------ Task inputs ------
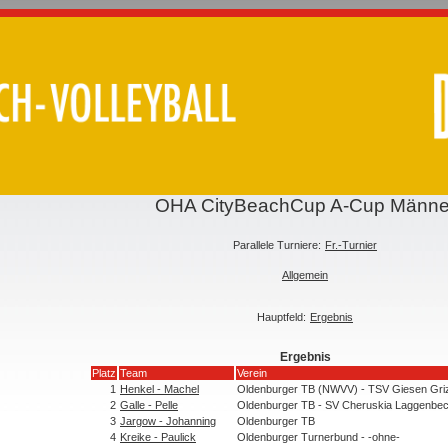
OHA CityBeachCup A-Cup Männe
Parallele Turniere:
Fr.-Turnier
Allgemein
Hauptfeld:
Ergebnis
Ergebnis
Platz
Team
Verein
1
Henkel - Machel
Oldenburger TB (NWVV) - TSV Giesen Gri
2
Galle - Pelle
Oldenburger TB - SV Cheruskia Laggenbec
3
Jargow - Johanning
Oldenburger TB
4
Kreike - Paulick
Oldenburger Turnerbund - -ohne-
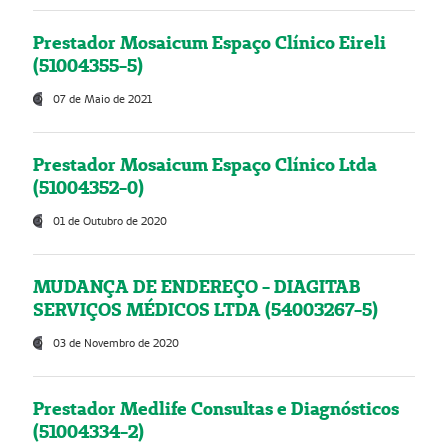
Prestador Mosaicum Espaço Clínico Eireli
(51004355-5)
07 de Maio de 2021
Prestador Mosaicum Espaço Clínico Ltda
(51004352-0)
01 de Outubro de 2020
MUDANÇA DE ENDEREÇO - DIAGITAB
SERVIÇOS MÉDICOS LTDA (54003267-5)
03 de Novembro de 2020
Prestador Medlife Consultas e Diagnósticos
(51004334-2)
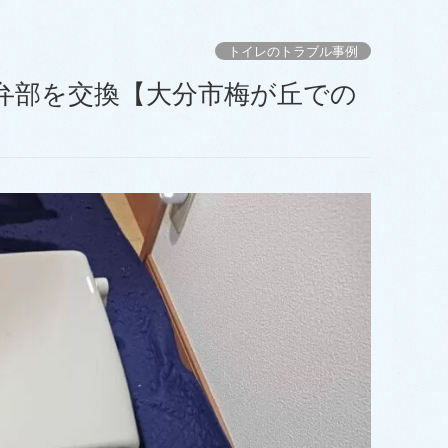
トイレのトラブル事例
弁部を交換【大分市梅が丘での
------
Aim of the task: Please reproduce each entry exactly as given and omit the pictures.

Expected output:
OHA CityBeachCup A-Cup Männe
Parallele Turniere:
Fr.-Turnier
Allgemein
Hauptfeld:
Ergebnis
Ergebnis
Platz
Team
Verein
1
Henkel - Machel
Oldenburger TB (NWVV) - TSV Giesen Gri
2
Galle - Pelle
Oldenburger TB - SV Cheruskia Laggenbec
3
Jargow - Johanning
Oldenburger TB
4
Kreike - Paulick
Oldenburger Turnerbund - -ohne-
Prestador Mosaicum Espaço Clínico Eireli
(51004355-5)
07 de Maio de 2021
Prestador Mosaicum Espaço Clínico Ltda
(51004352-0)
01 de Outubro de 2020
MUDANÇA DE ENDEREÇO - DIAGITAB
SERVIÇOS MÉDICOS LTDA (54003267-5)
03 de Novembro de 2020
Prestador Medlife Consultas e Diagnósticos
(51004334-2)
トイレのトラブル事例
弁部を交換【大分市梅が丘での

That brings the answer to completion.